Innerhalb aller analysierten Zeitspannenklassen des brunstnahen Zeitraums gab es Besamungen, die zu einer Trächtigkeit führten. Dabei erreichten Besamungen vor oder kurz nach dem Aktivitätspeak ebenso wie sehr spät nach dem Peak durchgeführte Besamungen deutlich niedrigere Konzeptionsraten im Vergleich zu Besamungen im optimalen Zeitraum. Kühe der DeLaval-Betriebe wiesen mit 46,2 % bzw. 45,5 % tendenziell die höchsten Konzeptionsraten bei Besamungen innerhalb von 9 bis 16 h bzw. 17 bis 24 h nach dem Aktivitätspeak auf (p = 0,085). Innerhalb der Lely-Betriebe wurden die höchsten Konzeptionsraten von 49,6 % bzw. 48,1 % erreicht, wenn die Besamungen innerhalb von 7 bis 12 h bzw. von 13 bis 18 h nach dem Peak erfolgten (p = 0,02). In Relation zum Brunstbeginn wurden die höchsten Konzeptionsraten von mehr als 50 % erreicht, wenn die Besamungen innerhalb von 20 bis 23 h bzw. 24 bis 27 h nach dem Einsetzen der Respaktorbrunst erfolgten (p < 0,05).
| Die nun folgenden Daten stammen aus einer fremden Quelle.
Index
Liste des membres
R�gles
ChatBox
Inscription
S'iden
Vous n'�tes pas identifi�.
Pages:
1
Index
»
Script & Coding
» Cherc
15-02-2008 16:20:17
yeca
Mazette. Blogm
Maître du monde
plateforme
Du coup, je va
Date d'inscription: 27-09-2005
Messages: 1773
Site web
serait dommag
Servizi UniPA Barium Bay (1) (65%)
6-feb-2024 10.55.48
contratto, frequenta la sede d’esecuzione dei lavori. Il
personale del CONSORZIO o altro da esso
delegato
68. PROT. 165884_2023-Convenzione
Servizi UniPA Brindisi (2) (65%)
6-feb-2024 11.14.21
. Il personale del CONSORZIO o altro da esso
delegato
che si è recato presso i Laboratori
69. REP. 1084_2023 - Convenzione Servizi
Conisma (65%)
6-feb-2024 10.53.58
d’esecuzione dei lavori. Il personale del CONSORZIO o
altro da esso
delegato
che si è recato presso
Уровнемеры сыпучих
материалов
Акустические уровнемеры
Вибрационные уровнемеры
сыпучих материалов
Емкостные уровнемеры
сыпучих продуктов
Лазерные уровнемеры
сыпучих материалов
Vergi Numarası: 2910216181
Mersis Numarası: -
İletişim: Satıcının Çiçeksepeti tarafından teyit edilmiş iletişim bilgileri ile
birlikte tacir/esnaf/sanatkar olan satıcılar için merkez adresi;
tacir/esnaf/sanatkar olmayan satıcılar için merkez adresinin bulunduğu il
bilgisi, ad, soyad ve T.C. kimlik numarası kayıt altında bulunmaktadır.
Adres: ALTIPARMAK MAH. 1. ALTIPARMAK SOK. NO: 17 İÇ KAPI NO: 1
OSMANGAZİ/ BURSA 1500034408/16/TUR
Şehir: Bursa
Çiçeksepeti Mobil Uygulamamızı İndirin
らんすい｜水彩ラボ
Zwischen dem Zeitabstand des Aktivitätspeaks vom Brunstbeginn und dem Zeitabstand der Besamung vom Aktivitätspeak konnte eine signifikante Wechselwirkung hinsichtlich der Zielgröße Besamungserfolg festgestellt werden. Mit zunehmender Zeitspanne zwischen Brunstbeginn und Aktivitätspeak wurden höhere Konzeptionsraten erzielt, wenn die Besamung näher am Aktivitätspeak erfolgte.
Für die Lely-Betriebe wurde zusätzlich das Roboterbesuchsverhalten auf Basis der Daten des Herdenmanagementprogramms T4C analysiert. Die mittlere Anzahl der Verweigerungen pro Kuh sowie die mittlere Anzahl an Roboterbesuchen pro Kuh stiegen bereits einige Tage vor der Besamung an und erreichten das Maximum 72 bis 49 h vor der künstlichen Besamung. Die mittlere Anzahl an Melkungen pro Tier wies ein deutliches Minimum innerhalb des 24h-Zeitraums vor der Besamung auf.
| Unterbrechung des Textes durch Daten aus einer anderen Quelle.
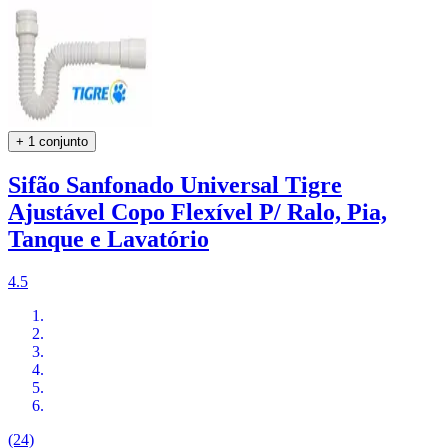
+ 1 conjunto
Sifão Sanfonado Universal Tigre
Ajustável Copo Flexível P/ Ralo, Pia,
Tanque e Lavatório
4.5
(24)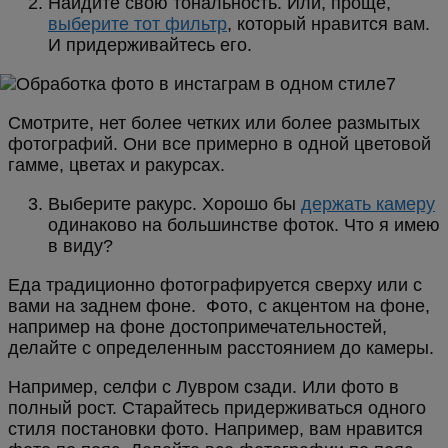
Найдите свою тональность. Или, проще,
выберите тот фильтр
, который нравится вам.
И придерживайтесь его.
Смотрите, нет более четких или более размытых
фотографий. Они все примерно в одной цветовой
гамме, цветах и ракурсах.
Выберите ракурс. Хорошо бы
держать камеру
одинаково на большинстве фоток. Что я имею
в виду?
Еда традиционно фотографируется сверху или с
вами на заднем фоне. Фото, с акцентом на фоне,
например на фоне достопримечательностей,
делайте с определенным расстоянием до камеры.
Например, селфи с Лувром сзади. Или фото в
полный рост. Старайтесь придерживаться одного
стиля постановки фото. Например, вам нравится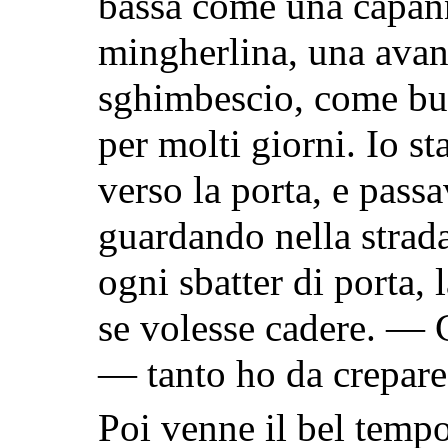
bassa come una capann
mingherlina, una avanti
sghimbescio, come butt
per molti giorni. Io st
verso la porta, e passa
guardando nella strada
ogni sbatter di porta,
se volesse cadere. — C
— tanto ho da crepare 
Poi venne il bel temp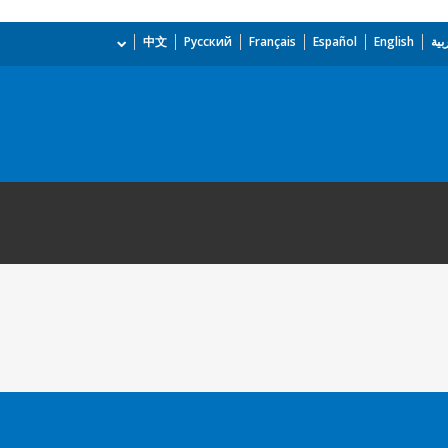
بية
English
Español
Français
Русский
中文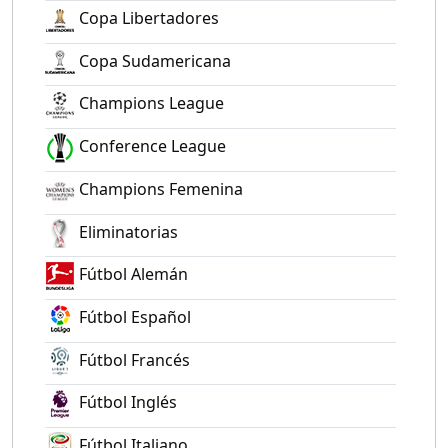
Copa Libertadores
Copa Sudamericana
Champions League
Conference League
Champions Femenina
Eliminatorias
Fútbol Alemán
Fútbol Español
Fútbol Francés
Fútbol Inglés
Fútbol Italiano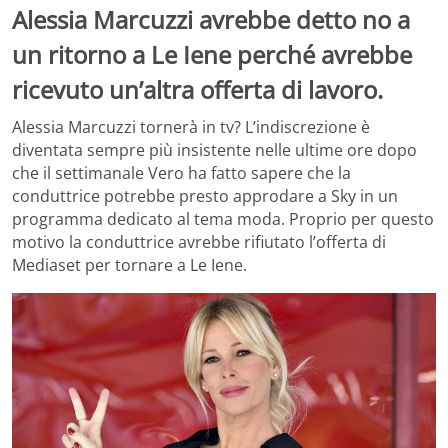
Alessia Marcuzzi avrebbe detto no a
un ritorno a Le Iene perché avrebbe
ricevuto un’altra offerta di lavoro.
Alessia Marcuzzi tornerà in tv? L’indiscrezione è
diventata sempre più insistente nelle ultime ore dopo
che il settimanale Vero ha fatto sapere che la
conduttrice potrebbe presto approdare a Sky in un
programma dedicato al tema moda. Proprio per questo
motivo la conduttrice avrebbe rifiutato l’offerta di
Mediaset per tornare a Le Iene.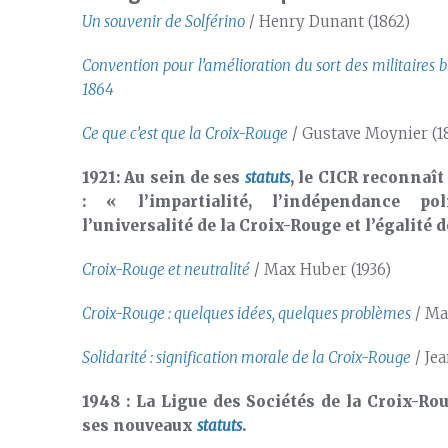
Un souvenir de Solférino
/ Henry Dunant (1862)
Convention pour l’amélioration du sort des militaire
1864
Ce que c’est que la Croix-Rouge
/ Gustave Moynier (1
1921: Au sein de ses
statuts
, le CICR reconnaî
: « l’impartialité, l’indépendance po
l’universalité de la Croix-Rouge et l’égalit
Croix-Rouge et neutralité
/ Max Huber (1936)
Croix-Rouge : quelques idées, quelques problèmes
/ Ma
Solidarité : signification morale de la Croix-Rouge
/ Je
1948 : La Ligue des Sociétés de la Croix-Ro
ses nouveaux
statuts
.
Die Untersuchungsergebnisse der vorliegenden Arbeit zeigen, dass mit Hilfe der automatischen Aktivitätsmessung der Besamungserfolg beim Milchrind verbessert werden kann. Ausgehend von dem Beginn der Respaktorbrunst und dem Aktivitätspeak kann der optimale Besamungszeitraum bestimmt werden und dadurch die Konzeptionsrate um bis zu 20 % gesteigert werden. Die nachgewiesenen, im zeitlichen Zusammenhang mit der Brunst stehenden Veränderungen im Roboterbesuchsverhalten können als zusätzliches Hilfsmittel zur Brunsterkennung eingesetzt werden.